Now we need to do some analysis to find out the exact non-stationary and seasonality in the data. We can infer from the graph itself that the data points follows an overall upward trend with some outliers in terms of sudden lower values. This is how the actual dataset looks like: As it is a monthly data so ‘frequency=12’.

start gives the starting time of the data, in this case, its Jan 2011. Where RawData is the univariate data which we are converting to time series. To do so we need to run the following command in R: tsData = ts(RawData, start = c(2011,1), frequency = 12)

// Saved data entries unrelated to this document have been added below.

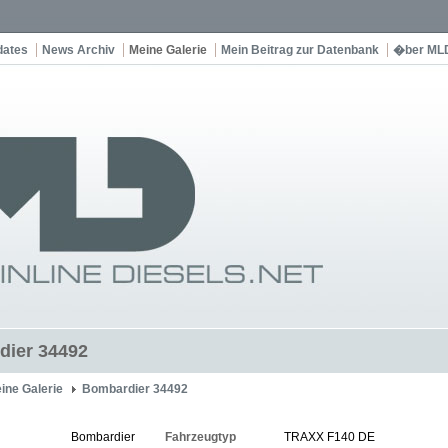
dates
News Archiv
Meine Galerie
Mein Beitrag zur Datenbank
�ber ML
dier 34492
ine Galerie
Bombardier 34492
Bombardier
Fahrzeugtyp
TRAXX F140 DE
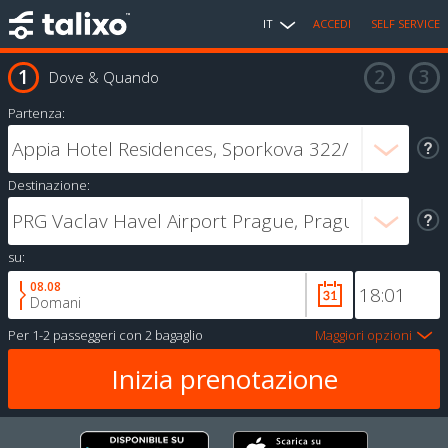
IT
ACCEDI
SELF SERVICE
Dove & Quando
Partenza:
Destinazione:
su:
08.08
Domani
Per
1-2 passeggeri
con
2 bagaglio
Maggiori opzioni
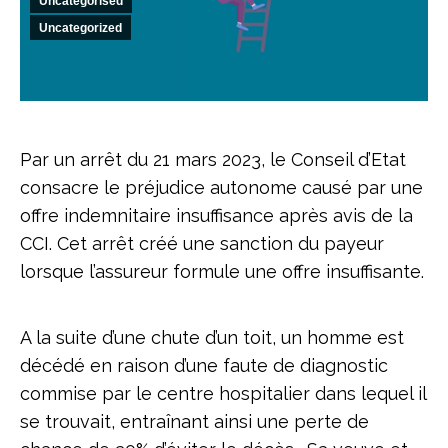
Uncategorised
Uncategorized
Par un arrêt du 21 mars 2023, le Conseil d’Etat
consacre le préjudice autonome causé par une
offre indemnitaire insuffisance après avis de la
CCI. Cet arrêt créé une sanction du payeur
lorsque l’assureur formule une offre insuffisante.
A la suite d’une chute d’un toit, un homme est
décédé en raison d’une faute de diagnostic
commise par le centre hospitalier dans lequel il
se trouvait, entraînant ainsi une perte de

#Eviews regression analysis series
The first step in time series data modeling using R is to convert the available data into time series data format. Auto-regression is all about regression with the past values. Data should be univariate – ARIMA works on a single variable. A white noise series and series with cyclic behavior can also be considered as stationary series. Data should be stationary – by stationary it means that the properties of the series doesn’t depend on the time when it is captured. Auto Regressive (AR) terms refer to the lags of the differenced series, Moving Average (MA) terms refer to the lags of errors and I is the number of difference used to make the time series stationary. Holt winters exponential smoothing (single, double and triple)ĪRIMA is the abbreviation for AutoRegressive Integrated Moving Average. Techniques used for time series analysis: Moreover, time series analysis can be classified as:

Time series data analysis means analyzing the available data to find out the pattern or trend in the data to predict some future values which will, in turn, help more effective and optimize business decisions. Time series data are data points collected over a period of time as a sequence of time gap.